The draft guideline was created in response to a rule change proposed by the Federal Minister for Industry, Energy and Emissions Reduction, Angus Taylor. 

When finalised, it will require retailers to provide essential information upfront, to help consumers understand their plan, compare offers and consider switching to a better deal.

“Bills play an important role in supporting switching,” Ms Savage said. 

“Through our research, we heard that people want their retailer to tell them about cheaper plans, and for it to be easier to compare their plan with other offers.”

The research also showed that simple plan summaries in bills helped consumers better understand their plan. Specifically, a higher proportion of respondents who saw the plan summary (62 per cent) correctly understood the time of peak and off-peak periods compared to those who did not. 
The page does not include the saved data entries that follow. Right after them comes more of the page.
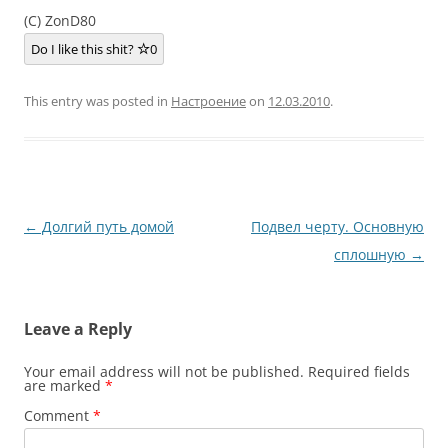
(C) ZonD80
Do I like this shit?
0
This entry was posted in
Настроение
on
12.03.2010
.
Post
←
Долгий путь домой
Подвел черту. Основную
navigation
сплошную
→
Leave a Reply
Your email address will not be published.
Required fields
are marked
*
Comment
*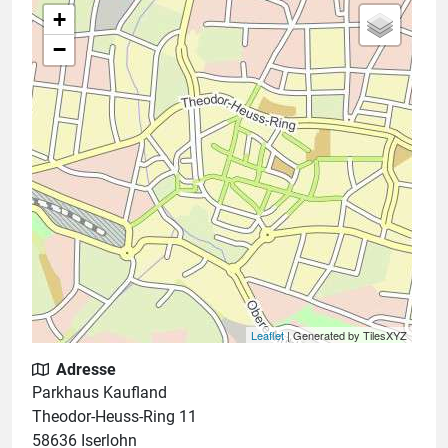
+
−
Leaflet
| Generated by TilesXYZ
Adresse
Parkhaus Kaufland
Theodor-Heuss-Ring 11
58636 Iserlohn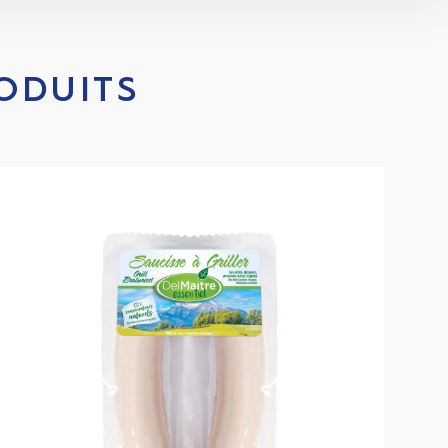
ODUITS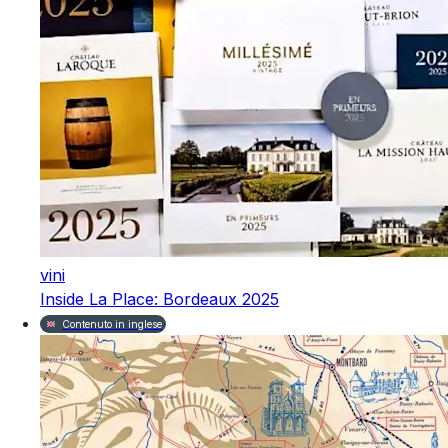
vini
Inside La Place: Bordeaux 2025
Contenuto in inglese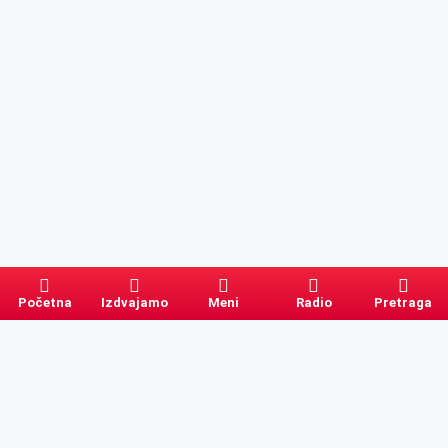
Početna
Izdvajamo
Meni
Radio
Pretraga
Pretraga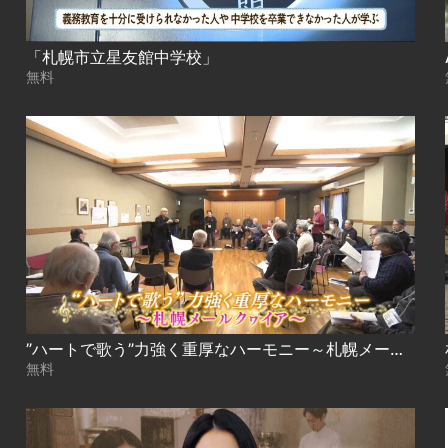
「札幌市立星友館中学校」
無料
”ハートで歌う”力強く重厚なハーモニー～札幌メールクヮイア
無料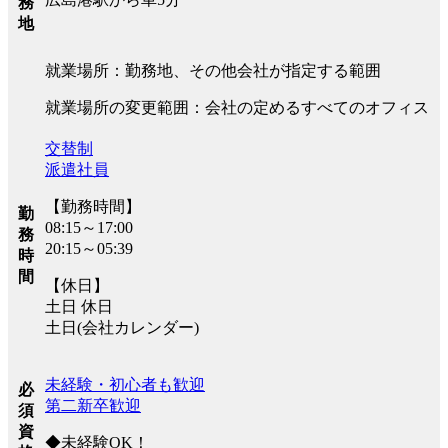
務
地
就業場所：勤務地、その他会社が指定する範囲
就業場所の変更範囲：会社の定めるすべてのオフィス
交替制
派遣社員
【勤務時間】
勤
08:15～17:00
務
20:15～05:39
時
間
【休日】
土日 休日
土日(会社カレンダー)
未経験・初心者も歓迎
必
第二新卒歓迎
須
資
◆未経験OK！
The guideline proposes that energy retailers provide a short plan summary in a standardised format to help consumers understand their energy plan.

“People across Australia lead busy lives and have limited time to understand their energy bills, let alone check if they are on the best plan,” Ms Savage said.

“We want to do whatever we can to make life easier for all consumers, while assisting them to save money where possible.”

The Better Bills Guideline proposes a tiered approach to billing information, to ensure consumers can easily access essential information.

The guideline sets out what is classified as Tier 1 information, which must be on the front page of a bill or the most prominent billing information seen online or on an app. 

The AER is proposing that this will include essential items such as name, address, payment amount, retailer contact details, a ‘better offer’ message, and a reference to the AER’s bill comparison service, Energy Made Easy.

Tier 2 information must be included next, including a standardised plan summary to help customers easily understand the key features of their plan, information about how their bill was calculated, comparing their previous usage, and where to get help.

The draft guideline also outlines five design principles that retailers would be expected to follow, and applies to all billing information:

  • Use simple language
  • Make the bill easy to understand
  • Make the most important information most prominent
  • Order the bill to make it easy to understand
  • Design with practices proven to enhance customer comprehension

Consultation is open until 31 January 2022, with the guideline to be finalised by 1 April 2022, for retailers to begin implementation starting 4 August 2022 to 31 March 2023.

The Better Bills Guideline is a key action in the AER’s draft Consumer Vulnerability Strategy, which has been released for consultation.

Stakeholder feedback will be collated for inclusion in the AER’s three-year Consumer Vulnerability Strategy, expected to be published mid-2022.